# It's time to get emotional!

The title may already give the vibe of what I'll try to achieve on this section: let's conduct a emotion detection analysis on raw texts of One Piece!

The idea here is to try grasping at the general "emotion" (relief, sadness, happiness...) of a given group of tokens. We could conduct this analysis at a word level, but it's not a good idea, here is a good example of why:

"I'm very happy" -> happiness

"I'm not happy" -> sadness

Breaking that string on a word level, we are opening for some inconsistencies, as the whole sentence has to be taken into consideration.

A good thing here is that when I developed the whole system for grouping transcriptions, I knew I had to break it all down to a common token to know when a sentence would end. On this case, all sentences end with "."!

*Quick disclaimer: even though I did it this way, spacy has a handy way of detecting when phrases start and end!*

**Another huge disclaimer: I began writing this section as "SENTIMENTAL", but sentiment analysis is not really a good application here as all my transcripts are based on the same principle of a story being told and I'd have to deal with heavy inconsistencies and a lot of bias. Because of this, I decided to change the topic to "emotion" detection on the sentence level. This way, I may consider the general "sentiment" of every phrase used on each given group.**

In [1]:
import numpy as np
import pandas as pd

import matplotlib.pyplot as plt
import seaborn as sns

import plotly.graph_objects as go

from collections import Counter

from transformers import pipeline

classifier = pipeline(task="text-classification", model="SamLowe/roberta-base-go_emotions", top_k=None)

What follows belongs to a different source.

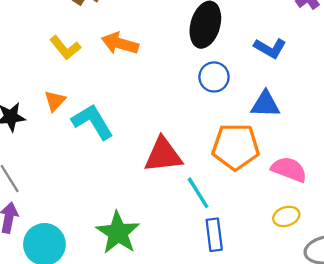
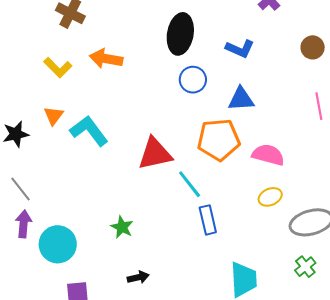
green star: (118, 233) -> (122, 227), size x0.6

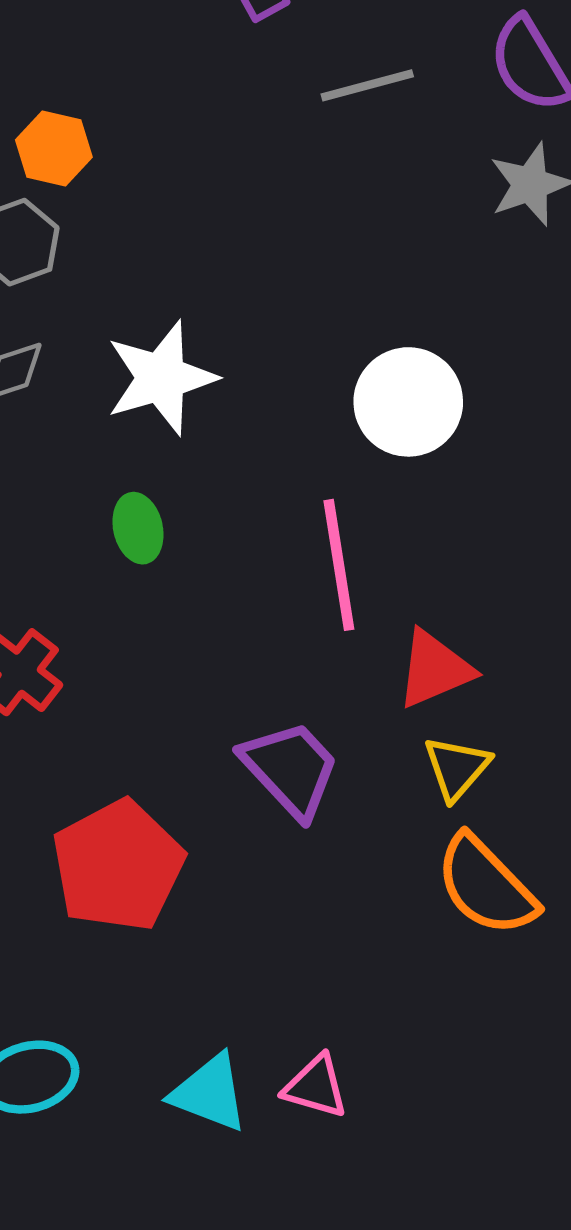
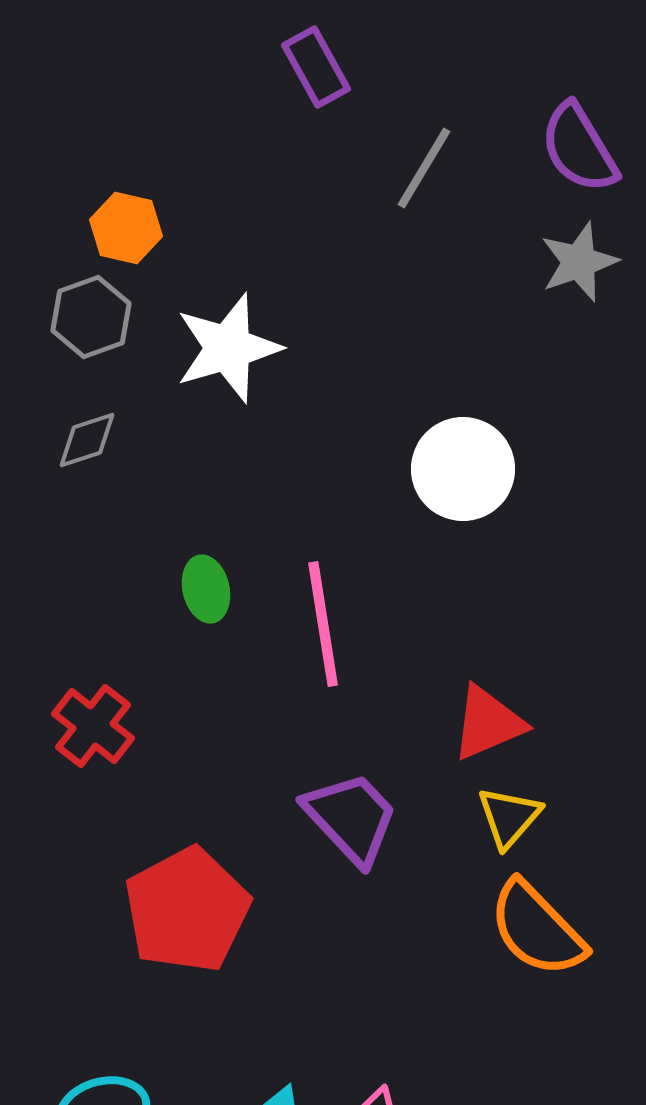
gray line: (367, 85) -> (424, 168), turned -44
white star: (161, 378) -> (228, 348), moved
pink line: (339, 565) -> (323, 624), moved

def classify_emotions(texts: list[str], threshold=0.3) -> Counter:
    """
    Returns a Counter object with all emotions detected across a batch of sentences.

    Parameters:
        texts (list): List of text strings.
        threshold (float): Minimum score to consider an emotion as detected.

    Returns:
        Counter: Aggregated count of detected emotions across all texts.
    """
    cnt = Counter()
    results = classifier(texts)  # One big call to the pipeline

    for result in results:
        cnt.update(
            emotion['label']
            for emotion in result
            if emotion['score'] >= threshold
        )

    return cnt

onepiecedata = pd.read_parquet("../outputs/volume.parquet")
onepiecedata.head(10)

  from .autonotebook import tqdm as notebook_tqdm
amdgpu.ids: No such file or directory
Device set to use cuda:0


Unnamed: 0,volume,text,saga,saga_expanded
0,1,why dont you do it youra self. you dont have t...,East Blue,Romance Dawn
1,2,buggys cannons blew the village to smtherens. ...,East Blue,Orange Town
2,3,could they have finished with him already. he ...,East Blue,Orange Town
3,4,your swords. before we fight id better. they c...,East Blue,Syrup Village
4,5,hes the cannon man. brother they say. captured...,East Blue,Baratie
5,6,better take it easy. whos krieg. then fight me...,East Blue,Baratie
6,7,ha you can tell youre a green horn. b bones. p...,East Blue,Baratie
7,8,hatchan hachi arlongs first mate. if some thin...,East Blue,Arlong Park
8,9,having seen the strong hold of this pirate. go...,East Blue,Arlong Park
9,10,is the maximum you can hold you have no chance...,East Blue,Arlong Park


In [2]:
onepiecedata_by_saga = onepiecedata.groupby("saga")["text"].apply(lambda x: ". ".join(x)).reset_index()
onepiecedata_by_saga.head()

Unnamed: 0,saga,text
0,Alabasta,here we go. theyre not monsters theyre welcomi...
1,Amazon Lily,their clothes are thrown into a bubbling caudr...
2,Dressrosa,but we call bla. where do you get that power. ...
3,East Blue,why dont you do it youra self. you dont have t...
4,Enies Lobby,neeeight. no it doesnt matter i still wont ret...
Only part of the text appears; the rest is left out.